§ Requirement:
Everything in the records below except the pictures must be written out exactly.

§ Data supplied:
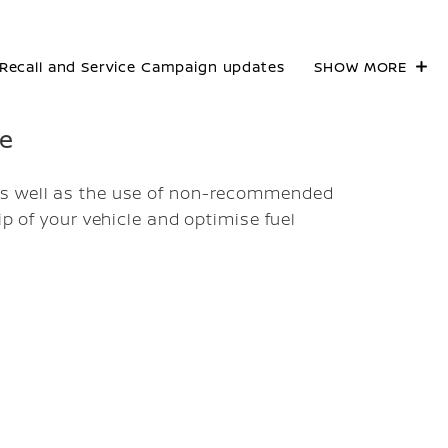
Recall and Service Campaign updates
SHOW MORE
re
as well as the use of non-recommended
ip of your vehicle and optimise fuel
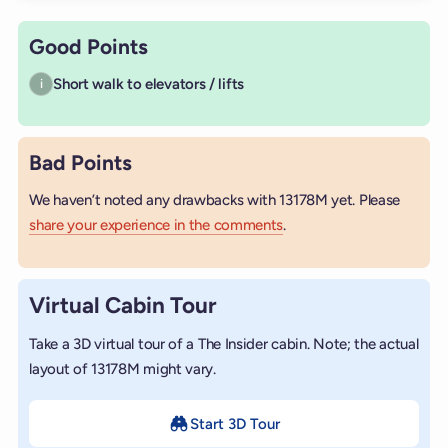
Good Points
Short walk to elevators / lifts
i
Bad Points
We haven’t noted any drawbacks with 13178M yet. Please
share your experience in the comments
.
Virtual Cabin Tour
Take a 3D virtual tour of a The Insider cabin. Note; the actual
layout of 13178M might vary.
Start 3D Tour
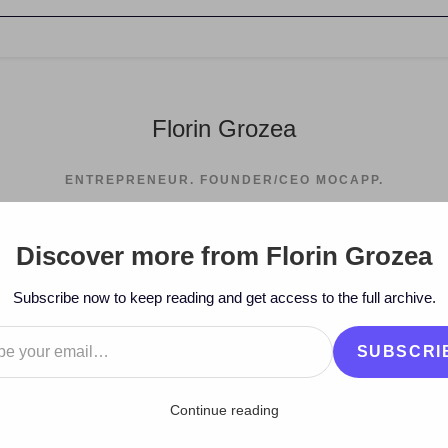
Florin Grozea
ENTREPRENEUR. FOUNDER/CEO MOCAPP.
Discover more from Florin Grozea
>
2008
>
October
Subscribe now to keep reading and get access to the full archive.
…
SUBSCRI
Continue reading
mix Competition – Hi-Q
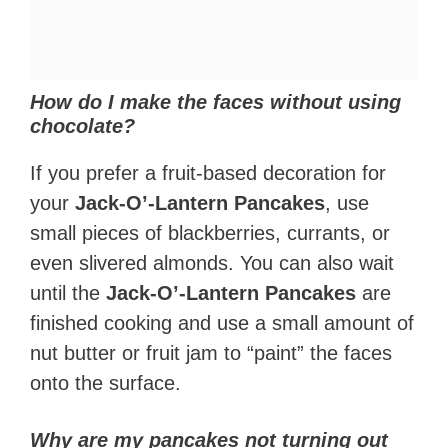
How do I make the faces without using
chocolate?
If you prefer a fruit-based decoration for
your
Jack-O’-Lantern Pancakes
, use
small pieces of blackberries, currants, or
even slivered almonds. You can also wait
until the
Jack-O’-Lantern Pancakes
are
finished cooking and use a small amount of
nut butter or fruit jam to “paint” the faces
onto the surface.
Why are my pancakes not turning out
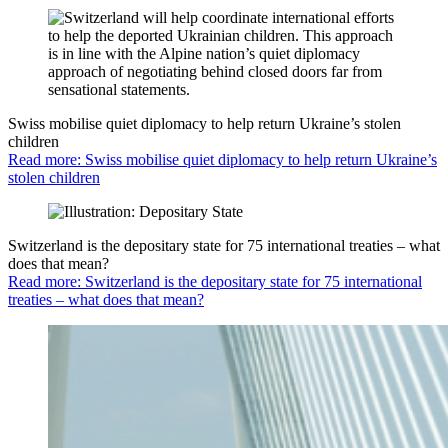
Swiss mobilise quiet diplomacy to help return Ukraine’s stolen
children
Read more: Swiss mobilise quiet diplomacy to help return Ukraine’s
stolen children
Switzerland is the depositary state for 75 international treaties – what
does that mean?
Read more: Switzerland is the depositary state for 75 international
treaties – what does that mean?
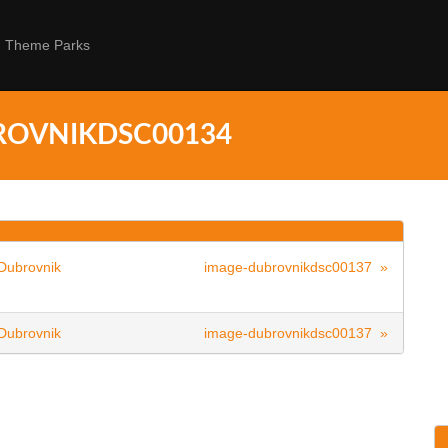
Theme Parks
ROVNIKDSC00134
Dubrovnik
image-dubrovnikdsc00137 »
Dubrovnik
image-dubrovnikdsc00137 »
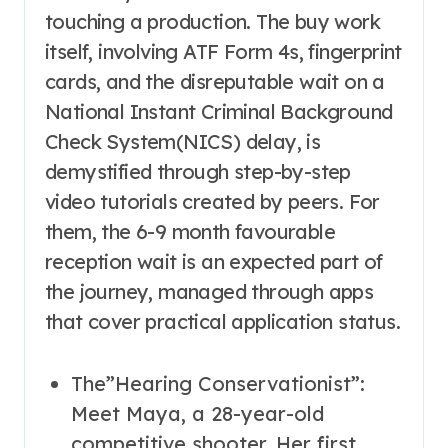
touching a production. The buy work
itself, involving ATF Form 4s, fingerprint
cards, and the disreputable wait on a
National Instant Criminal Background
Check System(NICS) delay, is
demystified through step-by-step
video tutorials created by peers. For
them, the 6-9 month favourable
reception wait is an expected part of
the journey, managed through apps
that cover practical application status.
The”Hearing Conservationist”:
Meet Maya, a 28-year-old
competitive shooter. Her first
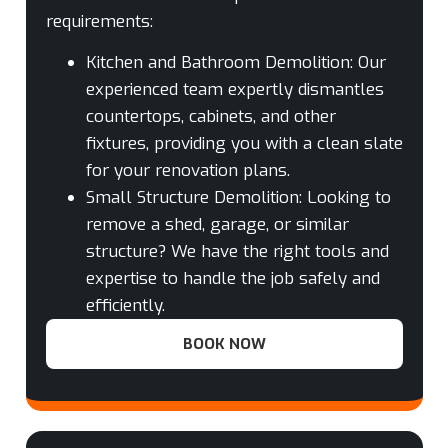
requirements:
Kitchen and Bathroom Demolition:
Our
experienced team expertly dismantles
countertops, cabinets, and other
fixtures, providing you with a clean slate
for your renovation plans.
Small Structure Demolition:
Looking to
remove a shed, garage, or similar
structure? We have the right tools and
expertise to handle the job safely and
efficiently.
BOOK NOW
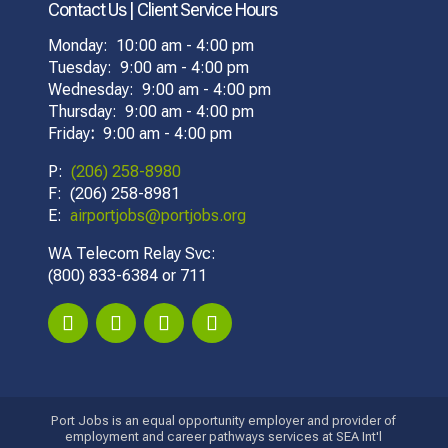
Contact Us | Client Service Hours
Monday: 10:00 am - 4:00 pm
Tuesday: 9:00 am - 4:00 pm
Wednesday: 9:00 am - 4:00 pm
Thursday: 9:00 am - 4:00 pm
Friday
:
9:00 am - 4:00 pm
P:
(206) 258-8980
F: (206) 258-8981
E:
airportjobs@portjobs.org
WA Telecom Relay Svc:
(800) 833-6384 or 711
Port Jobs is an equal opportunity employer and provider of
employment and career pathways services at SEA Int'l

§ Exercise response:
Recall and Service Campaign updates
SHOW MORE
re
as well as the use of non-recommended
ip of your vehicle and optimise fuel
Good Points
Short walk to elevators / lifts
i
Bad Points
We haven’t noted any drawbacks with 13178M yet. Please
share your experience in the comments
.
Virtual Cabin Tour
Take a 3D virtual tour of a The Insider cabin. Note; the actual
layout of 13178M might vary.
Start 3D Tour
Florin Grozea
ENTREPRENEUR. FOUNDER/CEO MOCAPP.
Discover more from Florin Grozea
>
2008
>
October
Subscribe now to keep reading and get access to the full archive.
…
SUBSCRI
Continue reading
mix Competition – Hi-Q
How do I make the faces without using
chocolate?
If you prefer a fruit-based decoration for
your
Jack-O’-Lantern Pancakes
, use
small pieces of blackberries, currants, or
even slivered almonds. You can also wait
until the
Jack-O’-Lantern Pancakes
are
finished cooking and use a small amount of
nut butter or fruit jam to “paint” the faces
onto the surface.
Why are my pancakes not turning out
Swiss mobilise quiet diplomacy to help return Ukraine’s stolen
children
Read more: Swiss mobilise quiet diplomacy to help return Ukraine’s
stolen children
Switzerland is the depositary state for 75 international treaties – what
does that mean?
Read more: Switzerland is the depositary state for 75 international
treaties – what does that mean?
Theme Parks
ROVNIKDSC00134
Dubrovnik
image-dubrovnikdsc00137 »
Dubrovnik
image-dubrovnikdsc00137 »
touching a production. The buy work
itself, involving ATF Form 4s, fingerprint
cards, and the disreputable wait on a
National Instant Criminal Background
Check System(NICS) delay, is
demystified through step-by-step
video tutorials created by peers. For
them, the 6-9 month favourable
reception wait is an expected part of
the journey, managed through apps
that cover practical application status.
The”Hearing Conservationist”:
Meet Maya, a 28-year-old
competitive shooter. Her first
requirements:
Kitchen and Bathroom Demolition:
Our
experienced team expertly dismantles
countertops, cabinets, and other
fixtures, providing you with a clean slate
for your renovation plans.
Small Structure Demolition:
Looking to
remove a shed, garage, or similar
structure? We have the right tools and
expertise to handle the job safely and
efficiently.
BOOK NOW
Contact Us | Client Service Hours
Monday: 10:00 am - 4:00 pm
Tuesday: 9:00 am - 4:00 pm
Wednesday: 9:00 am - 4:00 pm
Thursday: 9:00 am - 4:00 pm
Friday
:
9:00 am - 4:00 pm
P:
(206) 258-8980
F: (206) 258-8981
E:
airportjobs@portjobs.org
WA Telecom Relay Svc:
(800) 833-6384 or 711
Port Jobs is an equal opportunity employer and provider of
employment and career pathways services at SEA Int'l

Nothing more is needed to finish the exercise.